Tightening the residency provisions, the Budget also proposed to reduce the period of stay in India to 120 days from 182 days earlier for persons of Indian origin (PIOs) to be categorised as non-resident Indians (NRIs).
“…In many cases we have found that some people are residents of no country in the world, they may be staying a certain number of days in different parts of the world. So… any Indian citizen – if he is not a resident of any country in the world – would be deemed to be resident in India, and then his worldwide income will be taxed,” Revenue Secretary Ajay Bhushan Pandey said.
Amending Section 6 of the I-T Act, the Budget proposed that “Notwithstanding anything contained in clause (1), an individual, being a citizen of India, shall be deemed to be resident in India in any previous year, if he is not liable to tax in any other country or territory by reason of his domicile or residence or any other criteria of similar nature”.
Reworking the definition of NRIs, the Budget document said that the I-T Act provides that an Indian citizen or a person of Indian origin shall be Indian resident if he is in India for 182 days in that year.

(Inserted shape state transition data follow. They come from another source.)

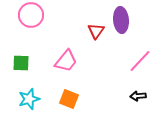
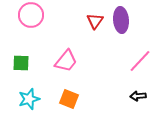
red triangle: moved 1 px left, 10 px up
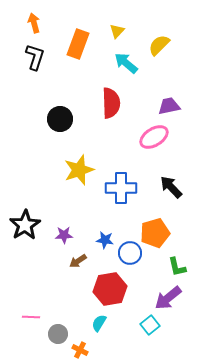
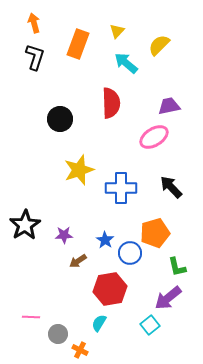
blue star: rotated 24 degrees clockwise
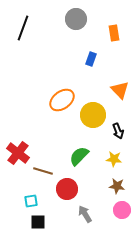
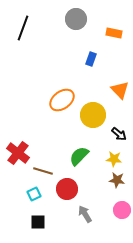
orange rectangle: rotated 70 degrees counterclockwise
black arrow: moved 1 px right, 3 px down; rotated 28 degrees counterclockwise
brown star: moved 6 px up
cyan square: moved 3 px right, 7 px up; rotated 16 degrees counterclockwise
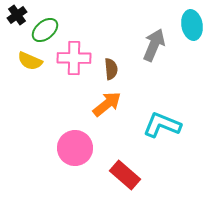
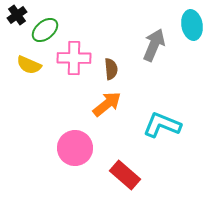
yellow semicircle: moved 1 px left, 4 px down
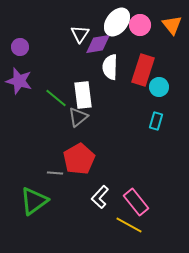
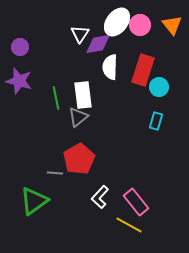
green line: rotated 40 degrees clockwise
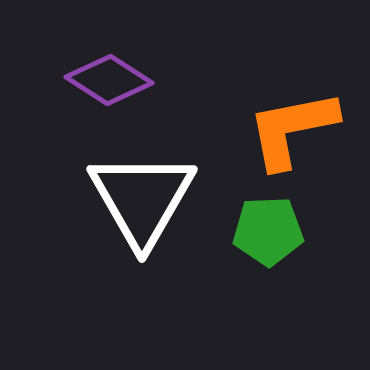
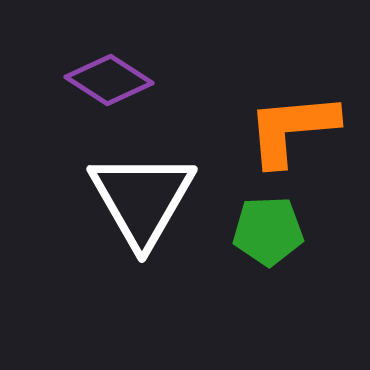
orange L-shape: rotated 6 degrees clockwise
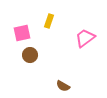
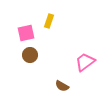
pink square: moved 4 px right
pink trapezoid: moved 24 px down
brown semicircle: moved 1 px left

“This provision provides relaxation to an Indian citizen or a person of Indian origin allowing them to visit India for a longer duration without becoming resident of India. Instances have come to notice where the period of 182 days specified in respect of an Indian citizen or person of Indian origin visiting India during the year is being misused.
“Individuals, who are actually carrying out substantial economic activities from India, manage their period of stay in India, so as to remain a non-resident in perpetuity and not be required to declare their global income in India,” said the memorandum to the Budget.
Pandey said changes have been brought about in the Income Tax Act, which states that if an Indian citizen stays more than 180 days out of the country, he becomes a non-resident.
So we have made some changes there. Now, in order for him to become a non-resident he has to stay out of the country for 240 days, Pandey said.
The Budget also proposes to rework the definition of “not ordinarily resident” in India, if the individual has been a non-resident in India in 7 out of 10 previous years preceding that year. Earlier for an individual to be considered “not ordinarily resident”, he/she had to be a non-resident in India in 9 out of 10 years.
Nangia Andersen Chairman Rakesh Nangia said, “Residency provisions for the purpose of taxation has been tightened, specifically for stateless persons, who are not liable to tax in any country or jurisdiction. This could impact non-resident Indians staying in countries such as UAE which does not impose income tax on individuals under local tax laws.
Transaction Square Founder Girish Vanvari said, “These changes in definition would deter people from coming to India and some can even think of giving up Indian citizenship”.
Gopal Bohra of NA Shah Associates said at present, it is entirely possible for high net worth individuals to arrange his affairs in such a fashion that he would not be liable to tax in any other country and also not in India.
The new provision “will adversely impact High Networth Individuals using the domicile mechanism to evade tax globally,” he said.